<<<<

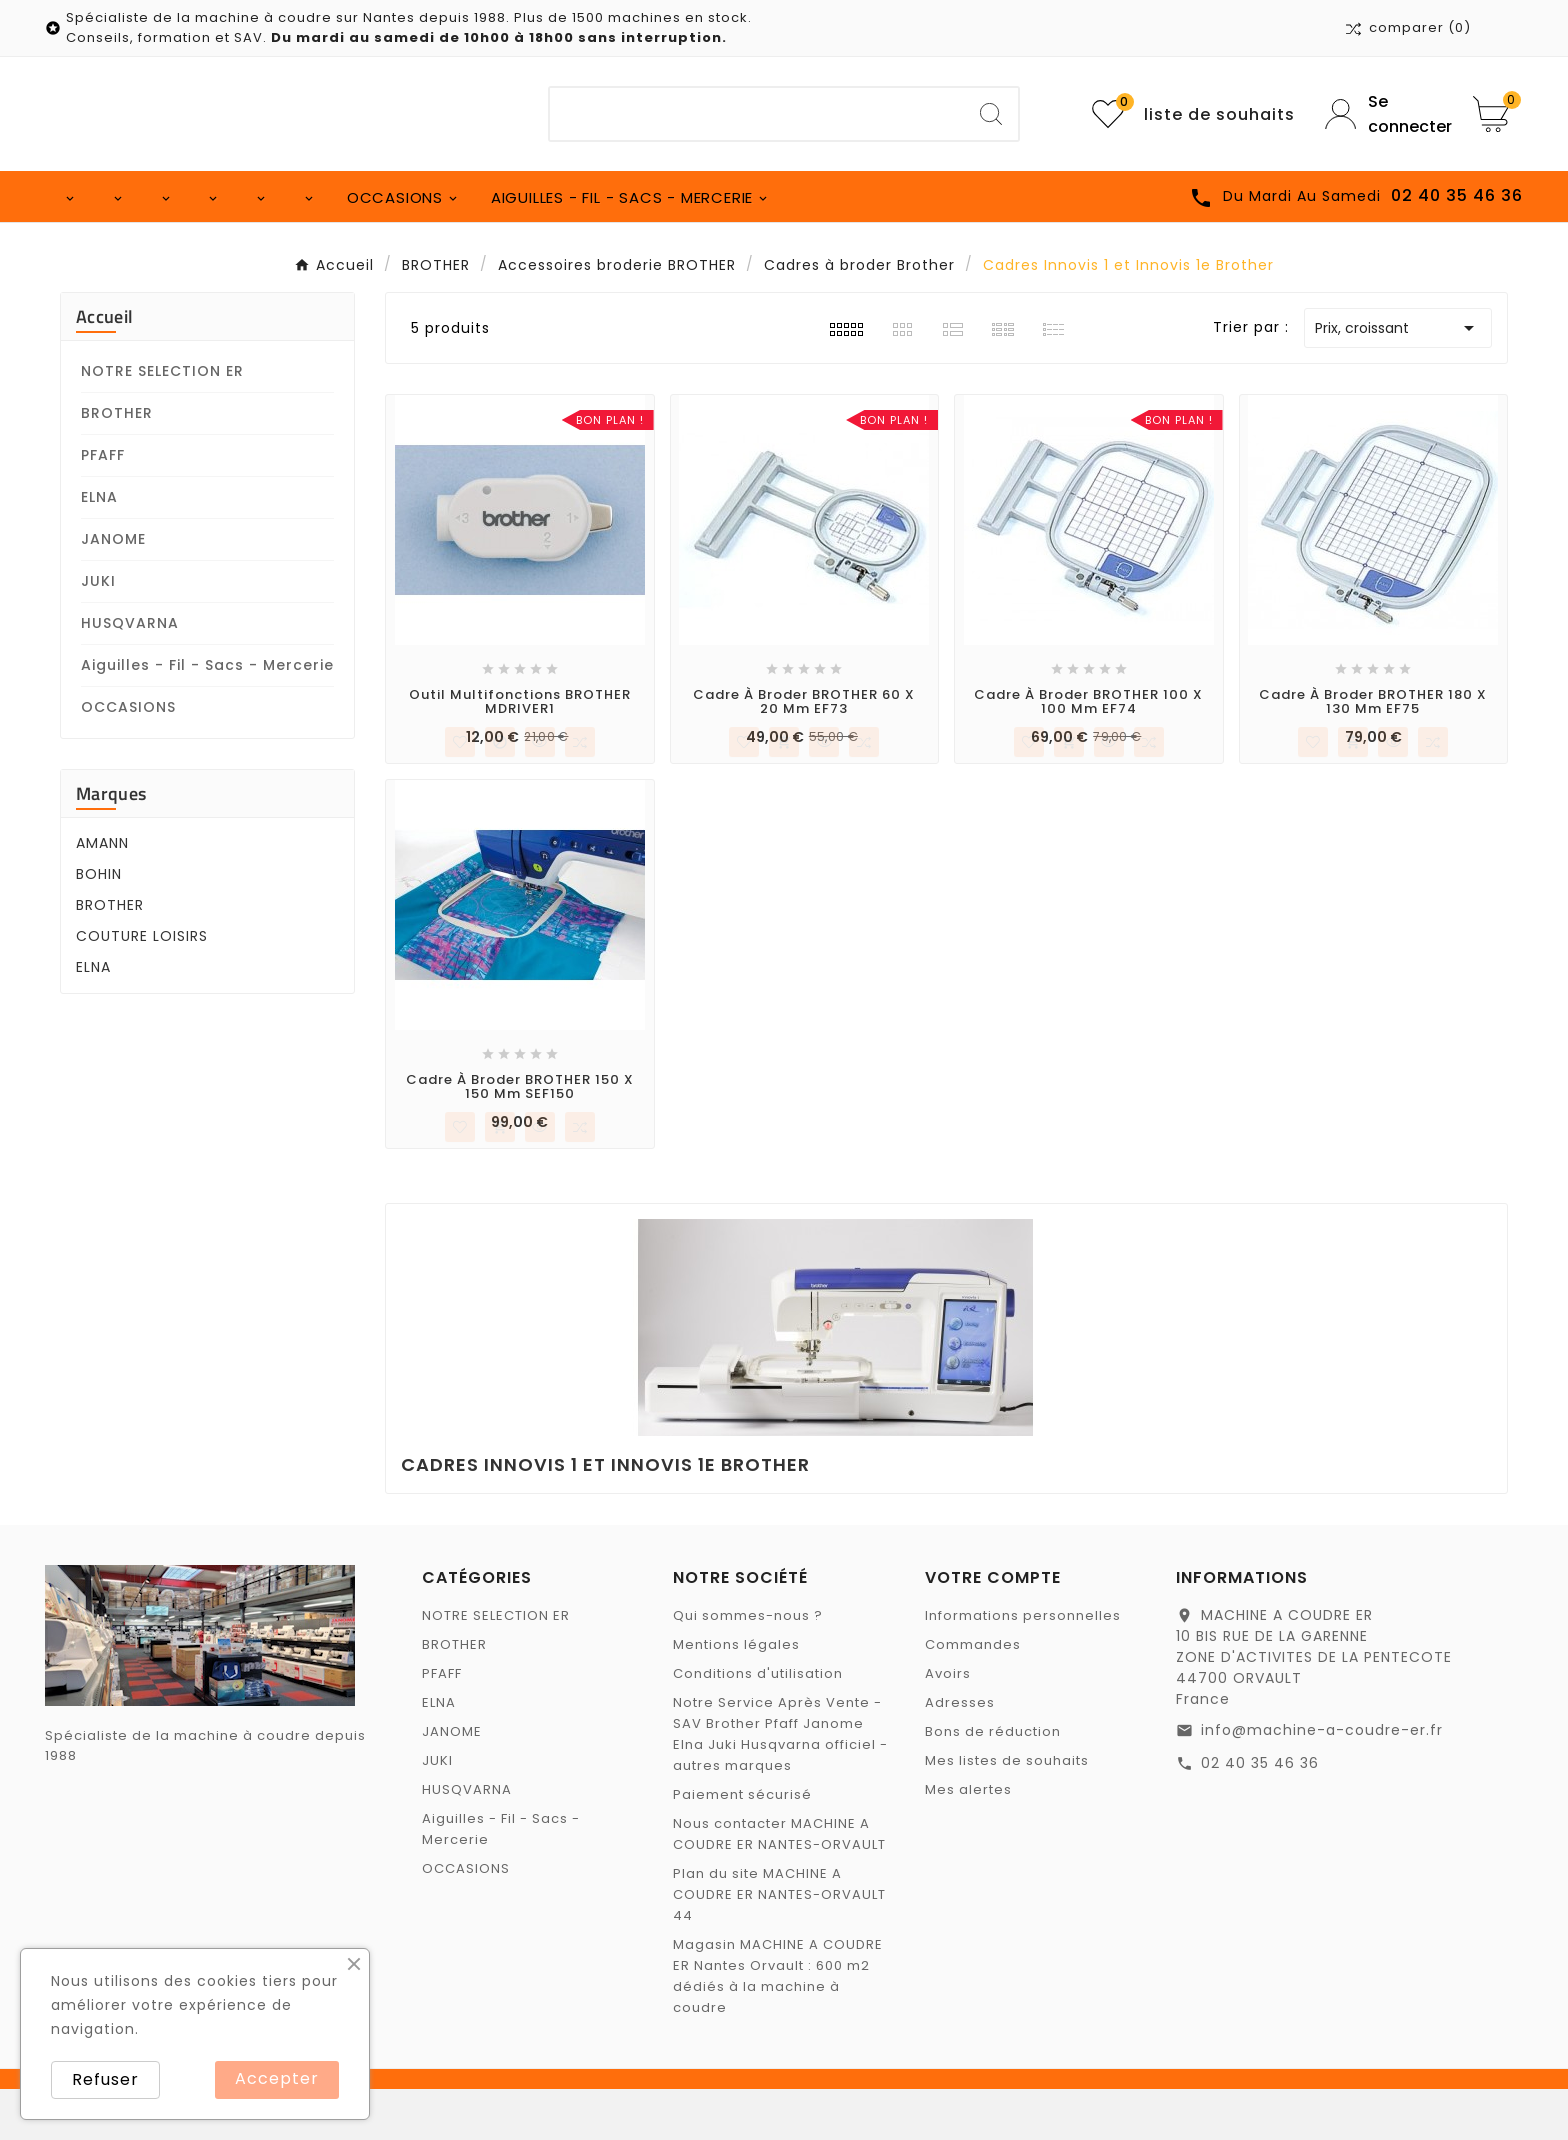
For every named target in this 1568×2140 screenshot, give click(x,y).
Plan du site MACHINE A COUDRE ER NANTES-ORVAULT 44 (779, 1945)
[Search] (991, 114)
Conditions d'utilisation (758, 1724)
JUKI (98, 632)
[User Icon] (1384, 114)
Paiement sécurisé (742, 1845)
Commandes (973, 1695)
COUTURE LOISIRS (142, 987)
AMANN (102, 894)
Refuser (105, 2079)
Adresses (960, 1753)
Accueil (104, 367)
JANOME (113, 590)
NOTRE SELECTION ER (162, 422)
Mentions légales (736, 1695)
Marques (111, 844)
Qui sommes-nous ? (748, 1666)
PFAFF (103, 506)
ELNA (99, 548)
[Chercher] (757, 114)
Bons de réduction (993, 1782)
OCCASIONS (128, 758)
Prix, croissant (1398, 379)
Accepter (277, 2078)
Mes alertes (968, 1840)
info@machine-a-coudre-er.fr (1322, 1781)
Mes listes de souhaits (1007, 1811)
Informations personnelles (1023, 1666)
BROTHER (117, 464)
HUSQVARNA (130, 674)
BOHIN (99, 925)
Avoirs (948, 1724)
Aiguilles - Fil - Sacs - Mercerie (207, 716)
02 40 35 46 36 (1260, 1814)
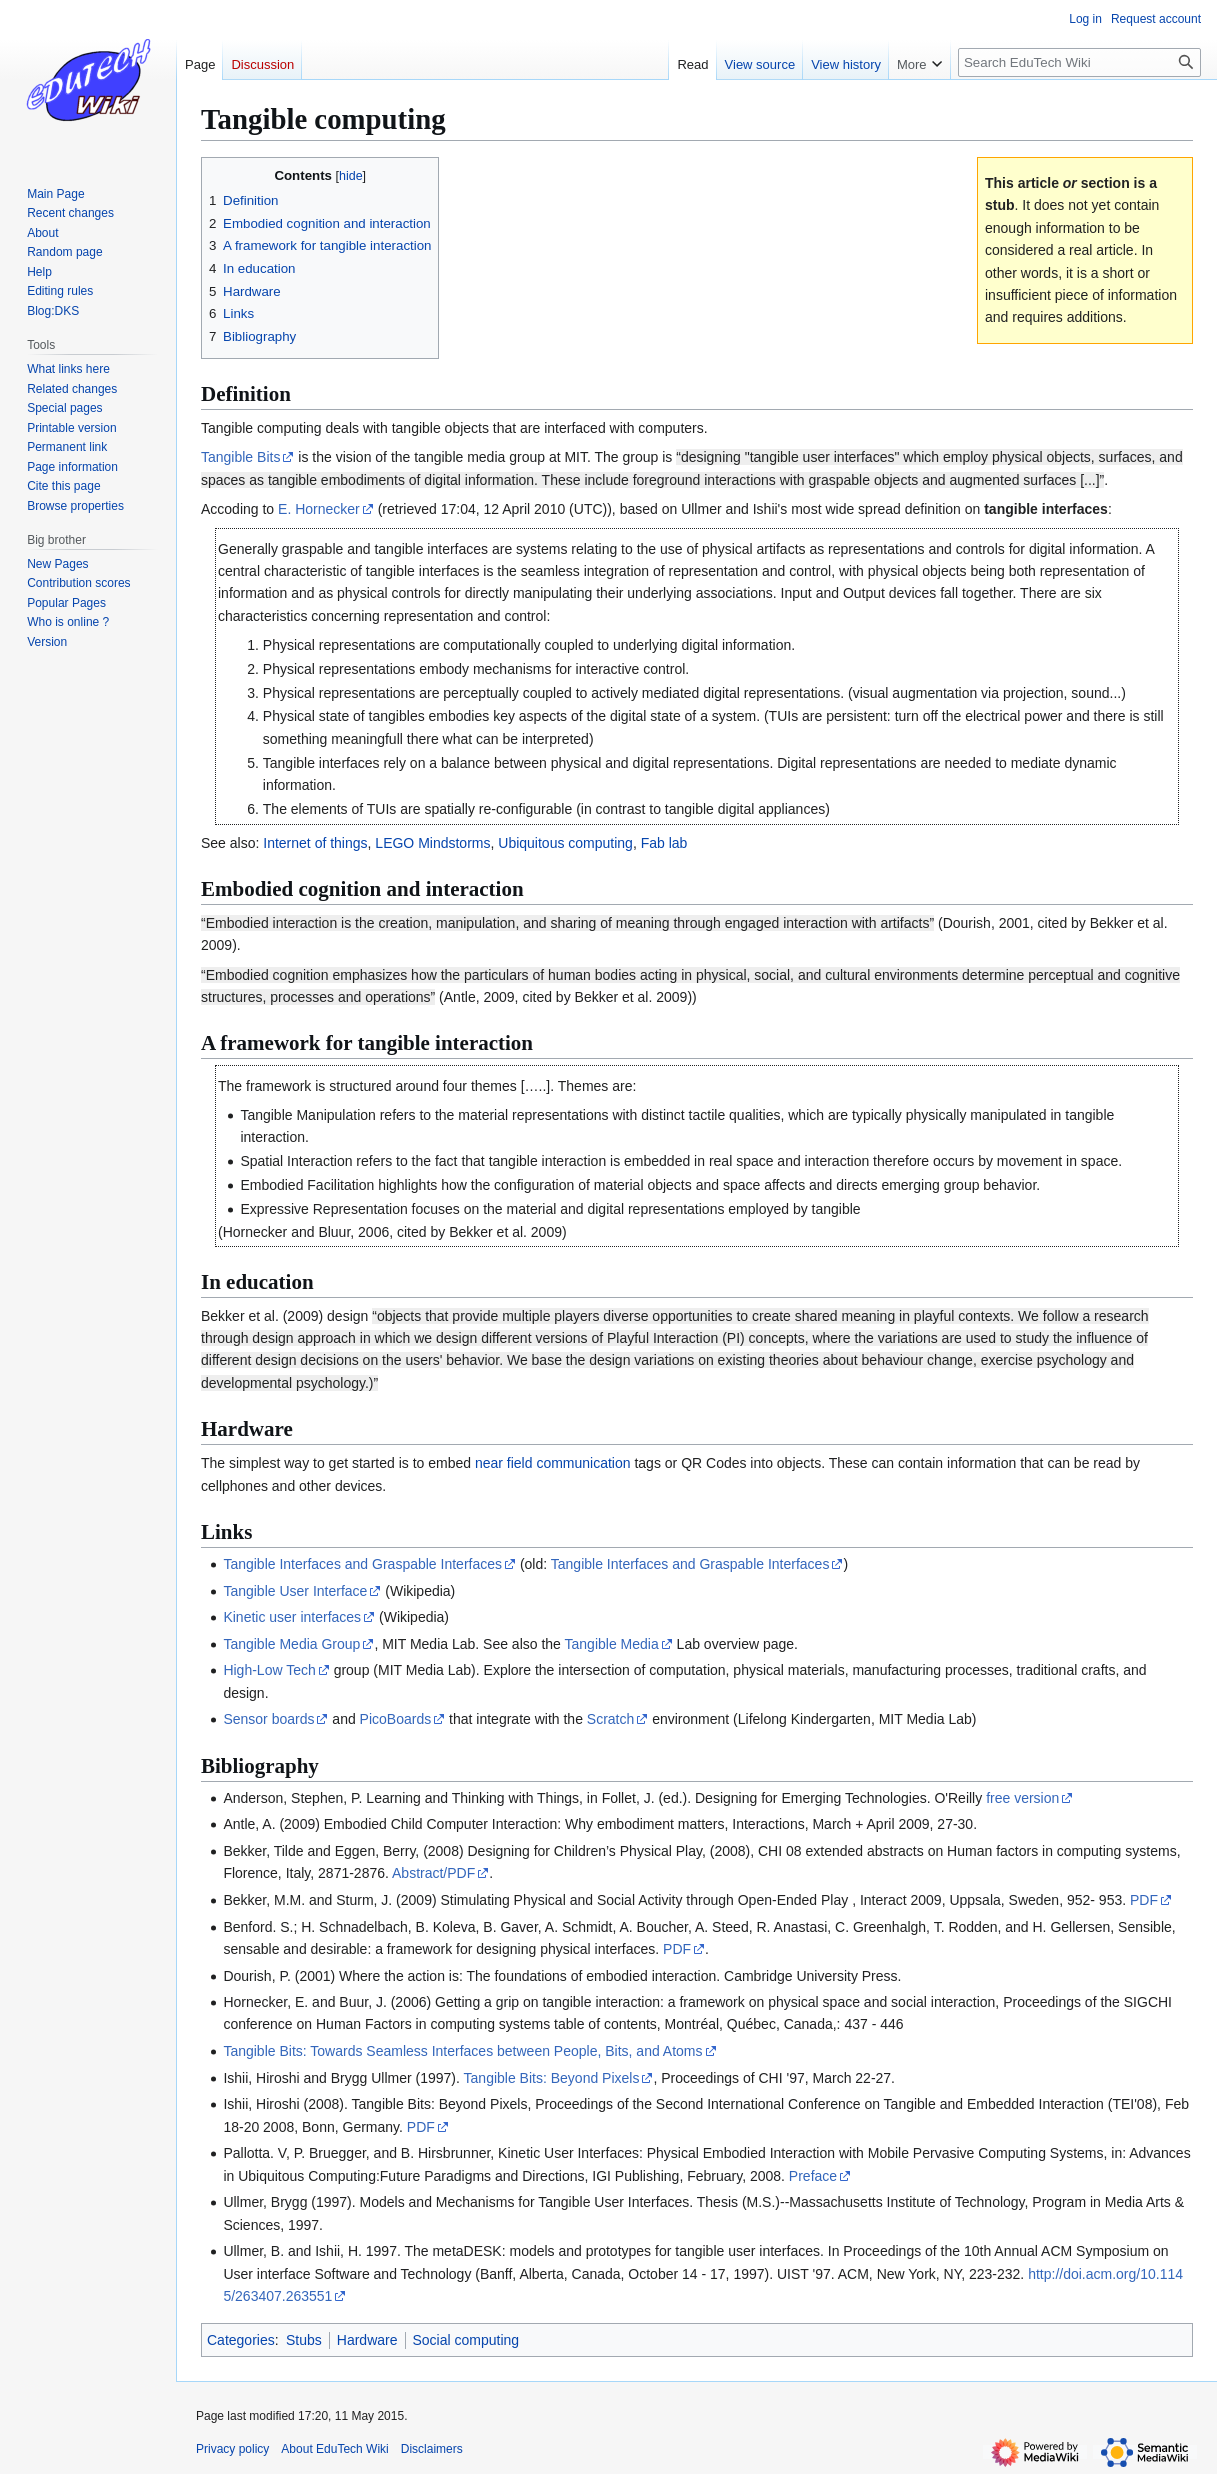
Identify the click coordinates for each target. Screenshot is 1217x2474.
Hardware (367, 2340)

>>>>

Every entry in the listing is to be duplicated precisely, except for its pictures.

- **Result of this task**
For every named target in this 1568×2140 screenshot, give click(x,y).
Plan du site MACHINE A COUDRE ER NANTES-ORVAULT 44 (779, 1945)
[Search] (991, 114)
Conditions d'utilisation (758, 1724)
JUKI (98, 632)
[User Icon] (1384, 114)
Paiement sécurisé (742, 1845)
Commandes (973, 1695)
COUTURE LOISIRS (142, 987)
AMANN (102, 894)
Refuser (105, 2079)
Adresses (960, 1753)
Accueil (104, 367)
JANOME (113, 590)
NOTRE SELECTION ER (162, 422)
Mentions légales (736, 1695)
Marques (111, 844)
Qui sommes-nous ? (748, 1666)
PFAFF (103, 506)
ELNA (99, 548)
[Chercher] (757, 114)
Bons de réduction (993, 1782)
OCCASIONS (128, 758)
Prix, croissant (1398, 379)
Accepter (277, 2078)
Mes alertes (968, 1840)
info@machine-a-coudre-er.fr (1322, 1781)
Mes listes de souhaits (1007, 1811)
Informations personnelles (1023, 1666)
BROTHER (117, 464)
HUSQVARNA (130, 674)
BOHIN (99, 925)
Avoirs (948, 1724)
Aiguilles - Fil - Sacs - Mercerie (207, 716)
02 40 35 46 36 (1260, 1814)
Identify the click coordinates for each target. Screenshot is 1217x2474.
Hardware (367, 2340)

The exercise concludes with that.